Im Projekt werden in einem ersten Schritt sowohl Stärken als auch mögliche Bedarfe in bisher bestehenden Maßnahmen eruiert, um die Prävention und Intervention von Menschenhandel zum Zweck sexueller Ausbeutung nachhaltig wirkungsvoller gestalten zu können (AP 3). Gleichzeitig werden wesentliche Determinanten in Bezug auf die Opfer-Täter*innen-Dynamiken (AP1) bzw. die Täter*innenstrukturen (AP2) generiert, sowie die rechtliche (AP4) und technische Sachlage (AP5) geprüft. Um den aktuellen Wissensstand prüfen zu können, werden quantitativ erhobene Daten vom deutschen und vom österreichischen Bundeskriminalamt und von Hilfsorganisationen für Opfer von Menschenhandel, zur Verfügung gestellt. Außerdem werden Bevölkerungsbefragungen, Experteninterviews und qualitative Interviews durchgeführt, um zusätzliche Daten zu generieren. Mit Hilfe dieses sogenannten ‚Mixed-Method-Ansatz’ sollen auf der Grundlage eines theoretischen Rahmenmodells möglichst viele Perspektiven in die zu entwickelnde Präventions- und Interventionstechnologie einfließen.
Ziele und Vorgehen
Polizeiliche Ermittlungsarbeit, strafrechtliche Verfolgung, nahezu undurchdringliche organisierte Täter*innenstrukturen, Zwangsmittel – die nicht selten die soziökonomische Lage im Herkunftsland einbeziehen – und sehr komplexe rechtliche Vorgaben bilden lediglich einen Auszug aus den facettenreichen Herausforderungen, die sich im Zusammenhang mit Menschenhandel abzeichnen. Die Entwicklung und Implementierung eines Instruments zur Verbesserung der Prävention und Intervention fußt daher auf einer mehrdimensionalen Forschung: aus technischen, soziologischen, juristischen, psychologischen, (sozial-)pädagogischen und sozialräumlichen Perspektiven werden unter anderem Aktenanalysen, teilstandarisierte Expert*innenbefragungen, qualitative Opfer- und Täter*innenbefragungen, eine standarisierte Bevölkerungsbefragung und die rechtliche Betrachtung der bestehenden Gesetze und Verträge durchgeführt, um einen Einblick in das Phänomen des Menschenhandel zum Zweck sexueller Ausbeutung zu erhalten und die bestimmenden Determinanten in diesem Zusammenhang zu bestimmen.

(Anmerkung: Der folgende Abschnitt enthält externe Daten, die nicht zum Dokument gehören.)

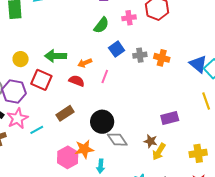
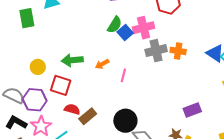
pink cross: (129, 18) -> (144, 28), moved, size x1.5
blue square: (117, 49) -> (125, 32), moved
gray cross: (140, 55) -> (156, 51), size x1.5
red semicircle: (77, 81) -> (72, 109), moved

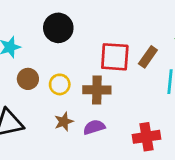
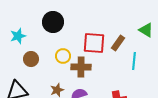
yellow circle: (60, 84) -> (63, 56), moved

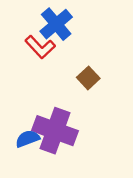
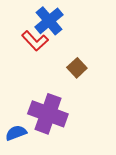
blue semicircle: (28, 139) -> (16, 133), moved

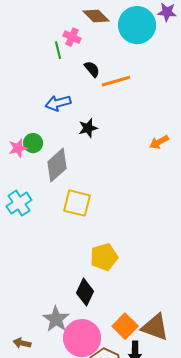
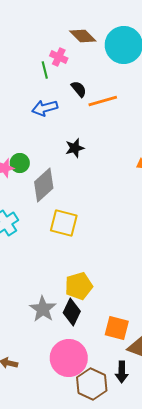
blue arrow: (58, 103) -> (45, 108), moved
yellow pentagon: (104, 257) -> (79, 286), moved
gray star: (56, 319) -> (43, 309), moved
orange square: (125, 326) -> (117, 328), moved, turned -30

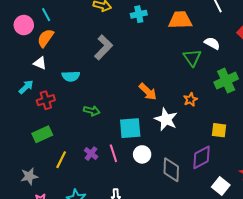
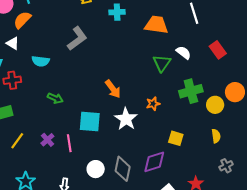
white circle: (142, 154) -> (96, 169), moved

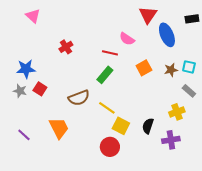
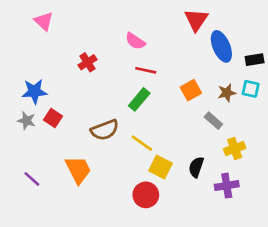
black rectangle: (192, 19) -> (255, 60), moved
pink semicircle: (127, 39) -> (135, 41), moved
gray rectangle: (189, 91) -> (213, 121), moved

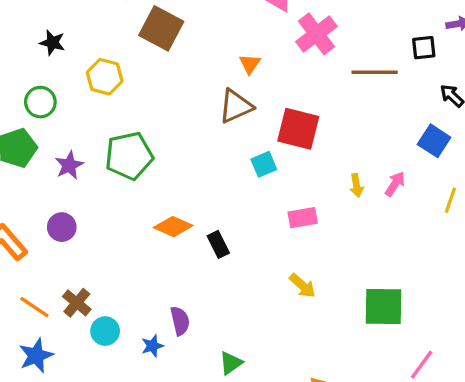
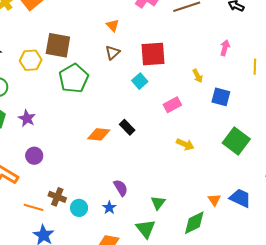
brown square: (161, 28) -> (58, 45), moved
brown triangle: (236, 106) -> (112, 53), size x0.7
blue square: (434, 141) -> (221, 97), moved
green pentagon: (129, 156) -> (74, 78), moved
pink arrow: (395, 184) -> (225, 48), moved
black rectangle: (218, 244) -> (127, 127), moved
green square: (384, 307) -> (236, 141), turned -36

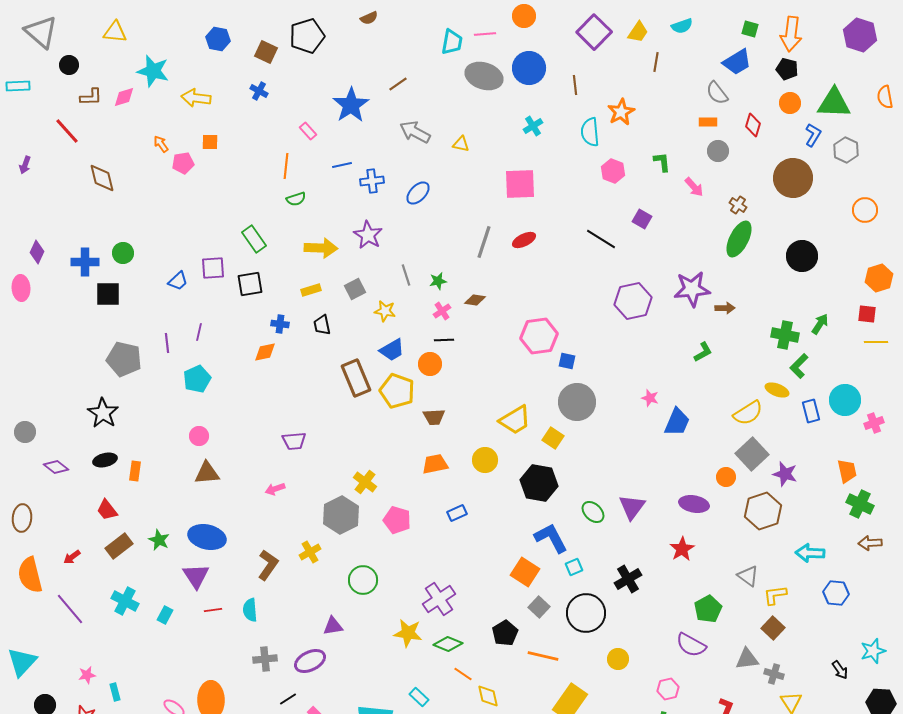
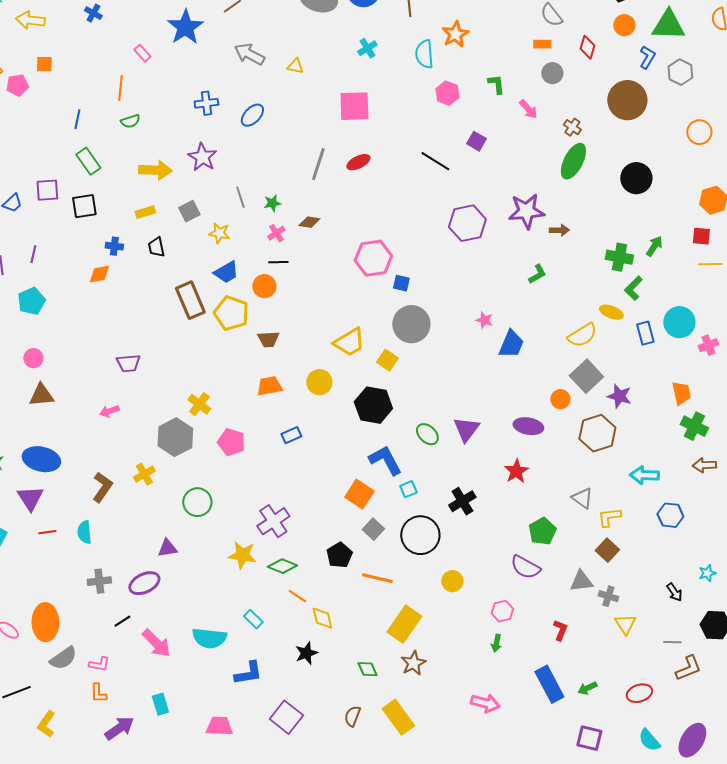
blue line: (342, 165) -> (77, 119), moved, turned -66
cyan star: (873, 651) -> (707, 573), size x0.7

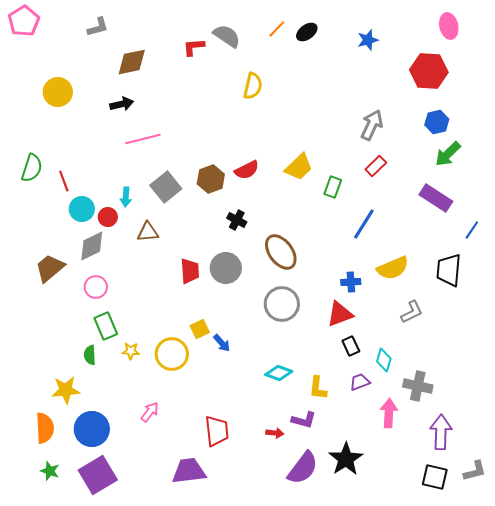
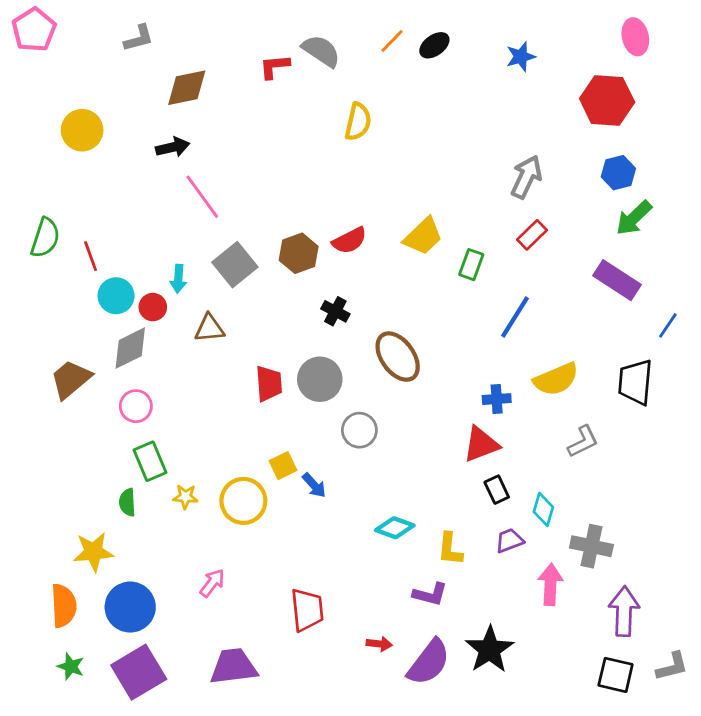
pink line: (143, 139) -> (202, 197), turned 68
gray circle: (282, 304) -> (359, 430), moved, size x0.7
red arrow: (275, 433) -> (379, 644), moved
purple trapezoid: (189, 471) -> (233, 666), moved

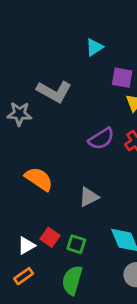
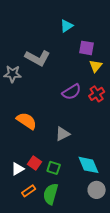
orange rectangle: (24, 276) -> (29, 191), moved

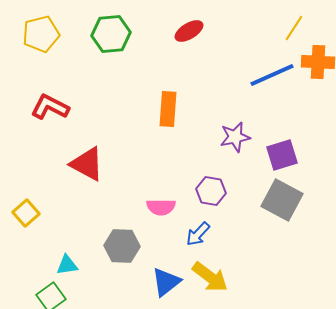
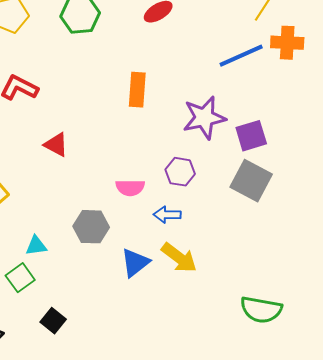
purple star: (235, 137) -> (204, 118), size x1.4
red triangle: (87, 164) -> (56, 145), size x0.7
blue arrow: (198, 234) -> (167, 215), turned 48

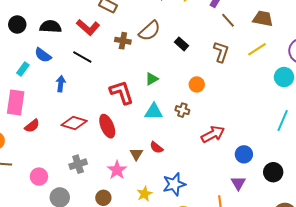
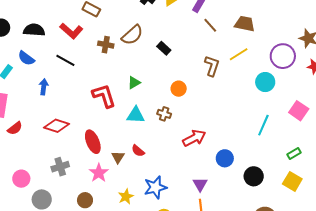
brown L-shape: (221, 52) -> (212, 66), moved
red ellipse: (107, 126) -> (93, 142), moved
purple triangle: (238, 183) -> (200, 184), moved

Innovationen und Perspektiven
Prävention und Intervention im Bereich des Menschenhandels zum Zweck sexueller Ausbeutung soll mit Hilfe der in PRIMSA erarbeiteten Forschungsergebnisse unterstützt und in einer praktisch anwendbaren Präventions- und Interventionstechnologie zum Tragen kommen. Dafür werden u.a. Instrumente und Schulungskonzepte für unterschiedliche Berufsgruppen (Psychosoziale Beratung, Polizei, Justiz etc.) erstellt.